Task item:
Set down exactly the lines running from the line with "(at image resolution)." to the end of the listing below, both ends included.

______________________________

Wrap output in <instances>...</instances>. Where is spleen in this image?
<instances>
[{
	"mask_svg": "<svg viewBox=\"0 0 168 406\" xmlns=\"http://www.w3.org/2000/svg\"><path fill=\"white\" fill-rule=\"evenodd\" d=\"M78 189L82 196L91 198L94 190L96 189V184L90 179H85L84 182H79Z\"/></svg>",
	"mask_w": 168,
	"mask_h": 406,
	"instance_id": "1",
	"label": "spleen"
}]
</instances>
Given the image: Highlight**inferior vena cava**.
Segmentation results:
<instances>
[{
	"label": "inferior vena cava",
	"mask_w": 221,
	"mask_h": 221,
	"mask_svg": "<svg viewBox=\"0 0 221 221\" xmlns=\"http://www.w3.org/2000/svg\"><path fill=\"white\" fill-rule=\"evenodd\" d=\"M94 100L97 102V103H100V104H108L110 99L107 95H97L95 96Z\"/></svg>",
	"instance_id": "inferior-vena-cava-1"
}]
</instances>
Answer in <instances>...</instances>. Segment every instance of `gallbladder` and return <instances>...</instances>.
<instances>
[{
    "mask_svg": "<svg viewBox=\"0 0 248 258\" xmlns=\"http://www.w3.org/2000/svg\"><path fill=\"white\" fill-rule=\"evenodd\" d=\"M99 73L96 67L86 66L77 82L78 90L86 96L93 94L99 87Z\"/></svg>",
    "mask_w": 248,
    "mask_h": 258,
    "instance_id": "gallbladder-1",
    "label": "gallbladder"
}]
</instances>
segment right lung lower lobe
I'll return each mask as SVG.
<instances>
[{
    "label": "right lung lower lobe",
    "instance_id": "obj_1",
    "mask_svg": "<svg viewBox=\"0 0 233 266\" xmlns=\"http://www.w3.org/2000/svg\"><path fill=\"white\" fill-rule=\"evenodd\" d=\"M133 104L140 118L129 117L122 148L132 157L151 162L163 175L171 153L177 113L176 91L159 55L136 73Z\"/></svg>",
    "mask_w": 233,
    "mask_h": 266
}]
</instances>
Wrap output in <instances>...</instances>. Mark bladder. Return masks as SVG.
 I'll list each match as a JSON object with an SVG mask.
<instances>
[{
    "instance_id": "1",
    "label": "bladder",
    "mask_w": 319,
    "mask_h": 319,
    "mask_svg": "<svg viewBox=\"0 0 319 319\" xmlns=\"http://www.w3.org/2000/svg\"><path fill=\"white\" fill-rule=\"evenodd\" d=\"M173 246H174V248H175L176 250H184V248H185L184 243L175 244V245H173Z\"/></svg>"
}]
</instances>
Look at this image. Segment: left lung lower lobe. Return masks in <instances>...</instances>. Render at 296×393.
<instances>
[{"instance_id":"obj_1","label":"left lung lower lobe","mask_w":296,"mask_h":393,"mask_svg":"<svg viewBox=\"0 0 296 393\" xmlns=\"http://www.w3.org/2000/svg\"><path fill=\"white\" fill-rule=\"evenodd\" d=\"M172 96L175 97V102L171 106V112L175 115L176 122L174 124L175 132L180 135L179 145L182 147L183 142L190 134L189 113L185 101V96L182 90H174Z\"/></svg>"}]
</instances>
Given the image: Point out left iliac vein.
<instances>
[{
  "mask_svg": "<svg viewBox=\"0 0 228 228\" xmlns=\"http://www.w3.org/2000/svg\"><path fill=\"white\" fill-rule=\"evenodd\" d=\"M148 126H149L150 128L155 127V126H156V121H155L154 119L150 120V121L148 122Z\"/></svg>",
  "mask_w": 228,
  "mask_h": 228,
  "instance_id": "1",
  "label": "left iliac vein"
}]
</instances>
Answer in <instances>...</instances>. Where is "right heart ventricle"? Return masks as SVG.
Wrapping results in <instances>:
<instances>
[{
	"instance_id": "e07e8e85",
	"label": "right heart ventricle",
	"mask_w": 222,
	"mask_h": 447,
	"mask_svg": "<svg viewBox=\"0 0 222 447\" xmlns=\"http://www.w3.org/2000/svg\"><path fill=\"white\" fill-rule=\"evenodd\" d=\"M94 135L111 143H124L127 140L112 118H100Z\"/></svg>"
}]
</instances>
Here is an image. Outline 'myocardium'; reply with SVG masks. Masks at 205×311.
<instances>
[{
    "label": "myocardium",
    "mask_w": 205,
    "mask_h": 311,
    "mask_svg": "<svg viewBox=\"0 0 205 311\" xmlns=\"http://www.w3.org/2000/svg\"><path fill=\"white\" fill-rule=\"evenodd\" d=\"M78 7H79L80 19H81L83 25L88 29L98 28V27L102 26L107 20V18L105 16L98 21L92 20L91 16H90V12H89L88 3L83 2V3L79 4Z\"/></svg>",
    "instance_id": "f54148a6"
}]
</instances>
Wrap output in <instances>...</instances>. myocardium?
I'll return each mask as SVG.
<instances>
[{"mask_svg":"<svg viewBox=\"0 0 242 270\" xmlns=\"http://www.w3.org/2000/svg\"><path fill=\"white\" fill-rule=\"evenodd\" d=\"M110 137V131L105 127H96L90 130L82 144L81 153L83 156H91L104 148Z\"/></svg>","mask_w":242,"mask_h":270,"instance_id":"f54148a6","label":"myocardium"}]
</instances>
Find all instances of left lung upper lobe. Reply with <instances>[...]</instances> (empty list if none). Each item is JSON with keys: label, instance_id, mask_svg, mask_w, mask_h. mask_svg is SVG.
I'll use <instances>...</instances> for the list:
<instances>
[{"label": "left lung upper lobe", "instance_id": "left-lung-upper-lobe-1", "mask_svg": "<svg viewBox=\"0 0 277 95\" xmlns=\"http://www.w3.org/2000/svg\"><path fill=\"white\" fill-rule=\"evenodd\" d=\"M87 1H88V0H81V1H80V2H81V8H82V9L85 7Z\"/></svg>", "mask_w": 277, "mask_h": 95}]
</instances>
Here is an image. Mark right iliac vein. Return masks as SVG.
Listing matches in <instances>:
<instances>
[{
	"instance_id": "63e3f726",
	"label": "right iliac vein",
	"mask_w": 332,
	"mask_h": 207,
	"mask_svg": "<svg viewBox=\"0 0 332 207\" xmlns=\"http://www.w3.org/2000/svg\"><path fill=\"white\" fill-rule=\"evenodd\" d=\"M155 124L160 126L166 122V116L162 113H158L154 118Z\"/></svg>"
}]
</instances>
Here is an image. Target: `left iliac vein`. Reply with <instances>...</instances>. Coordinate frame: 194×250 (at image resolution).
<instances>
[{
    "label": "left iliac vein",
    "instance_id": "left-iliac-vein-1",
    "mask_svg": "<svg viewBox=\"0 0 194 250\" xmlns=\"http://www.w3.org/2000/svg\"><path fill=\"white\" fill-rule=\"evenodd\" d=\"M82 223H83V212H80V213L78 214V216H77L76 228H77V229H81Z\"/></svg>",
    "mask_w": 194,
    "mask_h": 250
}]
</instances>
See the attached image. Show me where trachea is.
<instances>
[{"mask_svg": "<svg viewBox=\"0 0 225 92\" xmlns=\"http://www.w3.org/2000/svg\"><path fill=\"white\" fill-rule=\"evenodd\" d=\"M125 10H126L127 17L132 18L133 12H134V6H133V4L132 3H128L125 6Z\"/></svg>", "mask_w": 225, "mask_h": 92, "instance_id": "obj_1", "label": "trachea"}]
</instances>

______________________________

Finished exercise:
Here is an image. Target: `left iliac vein`. Reply with <instances>...</instances>. Coordinate frame: 194×250 (at image resolution).
<instances>
[{
    "label": "left iliac vein",
    "instance_id": "left-iliac-vein-1",
    "mask_svg": "<svg viewBox=\"0 0 194 250\" xmlns=\"http://www.w3.org/2000/svg\"><path fill=\"white\" fill-rule=\"evenodd\" d=\"M82 223H83V212H80V213L78 214V216H77L76 228H77V229H81Z\"/></svg>",
    "mask_w": 194,
    "mask_h": 250
}]
</instances>
See the attached image. Show me where trachea is.
<instances>
[{"mask_svg": "<svg viewBox=\"0 0 225 92\" xmlns=\"http://www.w3.org/2000/svg\"><path fill=\"white\" fill-rule=\"evenodd\" d=\"M125 10H126L127 17L132 18L133 12H134V6H133V4L132 3H128L125 6Z\"/></svg>", "mask_w": 225, "mask_h": 92, "instance_id": "obj_1", "label": "trachea"}]
</instances>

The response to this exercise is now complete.